As soon as corruption constitutes a deviation from a moral standard it is necessary to initially consider some principle features of the Soviet normative ideal of good medical practice and its relation to reality.

Socialist ideal of health care

As Mark Field eloquently wrote ‘the blueprint of the Soviet socialised medicine held the promise of universal (though not necessarily equal) health security to the population, at the expense of society (or the polity) from birth to death...’. [4]
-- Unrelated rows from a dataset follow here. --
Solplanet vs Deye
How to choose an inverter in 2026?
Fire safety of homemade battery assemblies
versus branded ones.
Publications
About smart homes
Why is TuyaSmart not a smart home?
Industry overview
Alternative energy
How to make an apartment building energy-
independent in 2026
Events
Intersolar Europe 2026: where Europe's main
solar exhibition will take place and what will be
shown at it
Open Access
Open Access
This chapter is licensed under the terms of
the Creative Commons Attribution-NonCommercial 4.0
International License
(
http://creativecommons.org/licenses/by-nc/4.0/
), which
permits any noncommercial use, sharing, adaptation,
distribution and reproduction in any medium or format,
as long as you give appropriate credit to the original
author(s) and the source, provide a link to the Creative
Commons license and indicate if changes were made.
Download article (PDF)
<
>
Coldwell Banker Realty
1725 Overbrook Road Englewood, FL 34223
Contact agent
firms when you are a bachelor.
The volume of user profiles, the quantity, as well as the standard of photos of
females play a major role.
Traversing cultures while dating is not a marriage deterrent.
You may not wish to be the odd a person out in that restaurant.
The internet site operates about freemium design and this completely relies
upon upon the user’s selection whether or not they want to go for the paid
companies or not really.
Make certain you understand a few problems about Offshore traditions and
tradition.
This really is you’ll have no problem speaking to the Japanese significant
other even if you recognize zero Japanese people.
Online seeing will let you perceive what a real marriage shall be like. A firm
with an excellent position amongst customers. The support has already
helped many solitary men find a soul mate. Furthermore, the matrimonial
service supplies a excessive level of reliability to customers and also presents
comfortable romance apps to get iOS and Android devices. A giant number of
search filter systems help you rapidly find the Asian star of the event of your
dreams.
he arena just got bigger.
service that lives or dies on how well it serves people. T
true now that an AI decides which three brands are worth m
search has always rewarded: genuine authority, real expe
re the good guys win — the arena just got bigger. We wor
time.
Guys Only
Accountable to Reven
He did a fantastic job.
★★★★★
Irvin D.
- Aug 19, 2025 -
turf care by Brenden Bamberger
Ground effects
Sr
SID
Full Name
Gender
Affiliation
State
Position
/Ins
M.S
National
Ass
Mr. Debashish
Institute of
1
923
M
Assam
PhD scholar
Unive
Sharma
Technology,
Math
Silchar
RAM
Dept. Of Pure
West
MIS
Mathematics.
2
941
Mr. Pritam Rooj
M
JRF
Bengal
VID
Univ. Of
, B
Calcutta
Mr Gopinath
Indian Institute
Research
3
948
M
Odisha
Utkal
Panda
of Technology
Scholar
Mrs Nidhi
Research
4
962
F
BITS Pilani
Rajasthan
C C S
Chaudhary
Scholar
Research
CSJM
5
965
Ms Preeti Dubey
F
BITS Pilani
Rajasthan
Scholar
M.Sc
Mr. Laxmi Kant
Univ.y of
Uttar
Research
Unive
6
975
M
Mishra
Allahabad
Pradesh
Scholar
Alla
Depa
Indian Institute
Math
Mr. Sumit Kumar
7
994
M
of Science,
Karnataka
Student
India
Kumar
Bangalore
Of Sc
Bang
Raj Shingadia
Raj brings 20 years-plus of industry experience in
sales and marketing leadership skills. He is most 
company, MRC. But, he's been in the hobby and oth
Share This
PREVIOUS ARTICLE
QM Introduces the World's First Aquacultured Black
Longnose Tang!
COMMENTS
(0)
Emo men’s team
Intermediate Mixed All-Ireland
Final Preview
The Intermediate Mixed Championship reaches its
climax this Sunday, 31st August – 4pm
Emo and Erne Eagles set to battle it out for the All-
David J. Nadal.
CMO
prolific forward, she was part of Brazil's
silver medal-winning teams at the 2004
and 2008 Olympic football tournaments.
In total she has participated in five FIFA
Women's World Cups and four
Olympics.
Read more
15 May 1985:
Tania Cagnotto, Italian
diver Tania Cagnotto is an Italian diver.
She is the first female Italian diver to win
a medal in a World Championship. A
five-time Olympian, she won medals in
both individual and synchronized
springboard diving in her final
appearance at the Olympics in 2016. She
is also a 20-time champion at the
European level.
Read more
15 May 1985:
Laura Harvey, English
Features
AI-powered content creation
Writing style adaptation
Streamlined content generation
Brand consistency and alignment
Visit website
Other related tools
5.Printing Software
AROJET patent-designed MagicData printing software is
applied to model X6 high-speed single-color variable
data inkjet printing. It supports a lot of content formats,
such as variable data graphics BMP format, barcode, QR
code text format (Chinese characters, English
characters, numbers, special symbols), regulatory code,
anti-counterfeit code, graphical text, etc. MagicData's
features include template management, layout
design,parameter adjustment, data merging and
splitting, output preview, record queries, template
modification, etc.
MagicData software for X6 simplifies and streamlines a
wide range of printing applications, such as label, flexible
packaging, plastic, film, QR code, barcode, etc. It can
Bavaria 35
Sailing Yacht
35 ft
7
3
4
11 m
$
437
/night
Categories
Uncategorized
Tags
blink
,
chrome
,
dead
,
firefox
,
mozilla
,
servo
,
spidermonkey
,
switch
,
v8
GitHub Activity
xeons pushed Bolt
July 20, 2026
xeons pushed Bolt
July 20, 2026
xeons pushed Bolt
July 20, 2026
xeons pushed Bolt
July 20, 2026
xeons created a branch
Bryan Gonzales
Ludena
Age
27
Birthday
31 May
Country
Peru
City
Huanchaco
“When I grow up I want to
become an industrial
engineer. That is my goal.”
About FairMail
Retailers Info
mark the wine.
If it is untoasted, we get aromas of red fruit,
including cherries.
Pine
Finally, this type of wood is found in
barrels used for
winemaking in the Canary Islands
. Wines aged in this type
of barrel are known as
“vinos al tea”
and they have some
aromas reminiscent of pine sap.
The medical profession was entitled to fulfill this blueprint, not as a sovereign social group, but as a representative of the state. Even in modern medical legislation the medical profession is not recognised as an independent partner of the state in health care, as a social group that has something of its ‘own’ (that doesn't belong to the state), including its own economic interests. Most of the articles of Soviet and modern Russian medical laws sound like state guarantees – ‘The state guarantees a provision of health care to all pregnant women’ or ‘cancer patients’, or ‘children’. In such conditions poorly paid physicians had an official image of beneficent unselfish state protectors of public and individual health who provided their services for free to all people.

This official image was internalised by medical professionals and replicated in the normative teaching of the socialist organisation of health care. At the same time this image was absorbed into public consciousness during 70 years of Communist propaganda as the standard of good medical practice in general.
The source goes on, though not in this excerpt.